Aim of the task
Find the line that contains "and waste heat, thus" in the entries below. Write out that line and all that follow it, unchanged and alone.

Material provided
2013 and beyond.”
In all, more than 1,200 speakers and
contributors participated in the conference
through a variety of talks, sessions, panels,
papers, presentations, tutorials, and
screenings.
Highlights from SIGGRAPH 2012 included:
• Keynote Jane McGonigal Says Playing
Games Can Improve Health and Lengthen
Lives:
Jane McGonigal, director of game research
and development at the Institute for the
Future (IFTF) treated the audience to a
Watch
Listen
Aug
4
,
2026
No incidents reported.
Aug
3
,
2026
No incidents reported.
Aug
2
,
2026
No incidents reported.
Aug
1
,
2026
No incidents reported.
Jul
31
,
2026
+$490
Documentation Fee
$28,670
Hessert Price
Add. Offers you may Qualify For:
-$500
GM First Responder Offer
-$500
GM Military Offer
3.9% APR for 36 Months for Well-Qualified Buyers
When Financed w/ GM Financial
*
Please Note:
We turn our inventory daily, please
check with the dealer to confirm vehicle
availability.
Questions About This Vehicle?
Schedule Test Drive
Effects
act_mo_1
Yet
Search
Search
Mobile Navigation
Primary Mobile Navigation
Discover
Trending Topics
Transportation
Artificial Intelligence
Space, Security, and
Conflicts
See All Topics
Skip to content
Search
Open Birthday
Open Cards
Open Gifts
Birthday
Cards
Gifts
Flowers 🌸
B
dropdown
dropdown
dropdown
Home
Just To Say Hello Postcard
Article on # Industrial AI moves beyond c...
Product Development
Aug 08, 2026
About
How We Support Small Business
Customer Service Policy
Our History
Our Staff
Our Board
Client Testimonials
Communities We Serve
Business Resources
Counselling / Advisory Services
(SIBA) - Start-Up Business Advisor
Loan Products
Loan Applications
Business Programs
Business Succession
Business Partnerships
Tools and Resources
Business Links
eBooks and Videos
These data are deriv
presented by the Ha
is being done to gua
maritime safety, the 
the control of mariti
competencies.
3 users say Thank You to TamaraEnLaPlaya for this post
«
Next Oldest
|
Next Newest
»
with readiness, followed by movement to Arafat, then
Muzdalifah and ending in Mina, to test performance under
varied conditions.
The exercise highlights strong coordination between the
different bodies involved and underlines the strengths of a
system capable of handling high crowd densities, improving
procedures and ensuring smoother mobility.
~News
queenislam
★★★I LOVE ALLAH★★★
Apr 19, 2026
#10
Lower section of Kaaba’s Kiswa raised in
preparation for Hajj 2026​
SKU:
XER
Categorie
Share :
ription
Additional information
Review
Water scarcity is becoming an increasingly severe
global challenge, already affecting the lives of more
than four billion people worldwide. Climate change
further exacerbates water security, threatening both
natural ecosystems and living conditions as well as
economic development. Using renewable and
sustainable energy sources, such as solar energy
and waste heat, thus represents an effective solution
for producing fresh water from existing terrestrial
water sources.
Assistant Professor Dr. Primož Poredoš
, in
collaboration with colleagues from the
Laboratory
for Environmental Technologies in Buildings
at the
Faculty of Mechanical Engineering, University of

Result of this exercise
and waste heat, thus represents an effective solution
for producing fresh water from existing terrestrial
water sources.
Assistant Professor Dr. Primož Poredoš
, in
collaboration with colleagues from the
Laboratory
for Environmental Technologies in Buildings
at the
Faculty of Mechanical Engineering, University of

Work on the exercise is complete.